7 - A Indonésia propôs um plano de autonomia de Timor-Leste sob a soberania Indonésia.
8 - O plano de autonomia Indonésio era suportado pelos países com interesse em explorar o petróleo e outras riquezas de Timor-Leste.
SAHARA OCIDENTAL
1 - O Sahara Ocidental era uma colónia espanhola.
2 - As Nações Unidas incluíram o Sahara Ocidental no programa internacional, em 1963, na lista dos territórios não autónomos, em que Espanha era a potência administrante do território.
3 - Espanha iniciou o processo de descolonização que foi interrompido pela invasão e anexação por parte de Marrocos.
4 - As Nações Unidas nunca reconheceram a integração do Sahara Ocidental em Marrocos.
5 - O Conselho de Segurança e a Assembleia Geral das Nações Unidas solicitaram a retirada de Marrocos.

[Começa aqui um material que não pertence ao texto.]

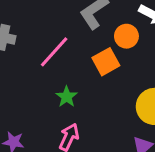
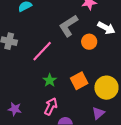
orange square: (106, 62) -> (79, 81), moved

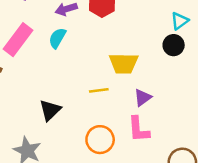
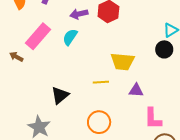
purple triangle: (143, 98) -> (136, 90), turned 35
pink L-shape: (139, 129) -> (153, 119), moved

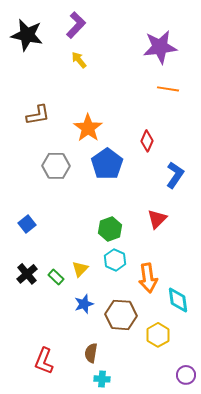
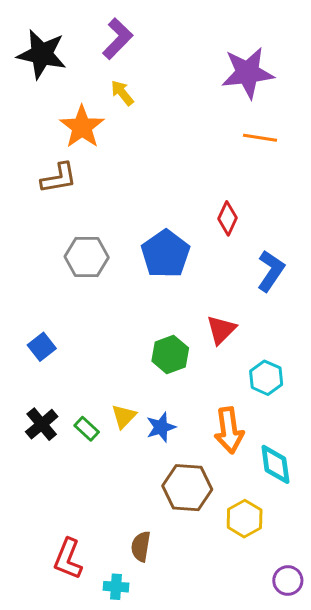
orange star: (88, 128) -> (82, 127), moved
red triangle: (157, 219) -> (221, 330), moved
cyan hexagon: (115, 260) -> (266, 378), moved
blue star: (84, 304) -> (161, 427), moved
cyan cross: (102, 379) -> (116, 587), moved

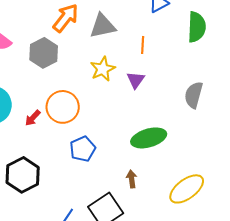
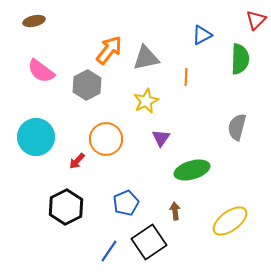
purple triangle: (136, 80) -> (161, 138), moved
red arrow: (33, 118) -> (77, 161), moved
blue pentagon: (83, 149) -> (126, 203), moved

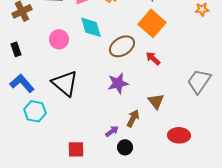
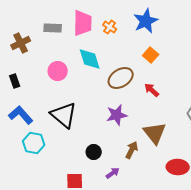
orange square: (152, 23) -> (151, 55), size x0.6
brown triangle: (156, 101) -> (155, 133), size x1.4
purple arrow: (112, 131) -> (113, 173), moved
black circle: (125, 147) -> (94, 152), moved

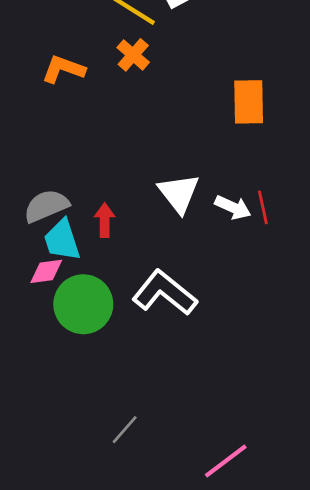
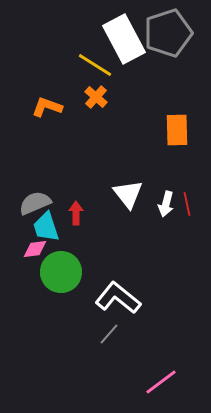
white arrow: (233, 207) -> (166, 204), turned 80
white L-shape: (165, 293) -> (118, 298), moved
gray line: (125, 430) -> (109, 334), moved

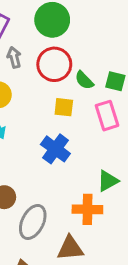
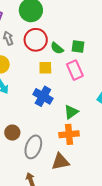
green triangle: (108, 181) -> (71, 112), moved

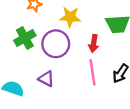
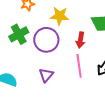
purple triangle: (46, 79) -> (46, 75), moved, turned 42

6 - Iniciou-se um processo de negociação supervisionado pelas Nações Unidas.
7 - Marrocos propôs um plano de autonomia do Shara Ocidental sob a soberania de Marrocos.
8 - O plano de autonomia Marroquino é suportado pelos países com interesse em explorar o fosfato e outras riquezas do Sahara Ocidental.
* M. Azancot de Menezes, Díli, é professor universitário e Secretário-Geral do Partido Socialista de Timor (PST). Também colabora no Página Global.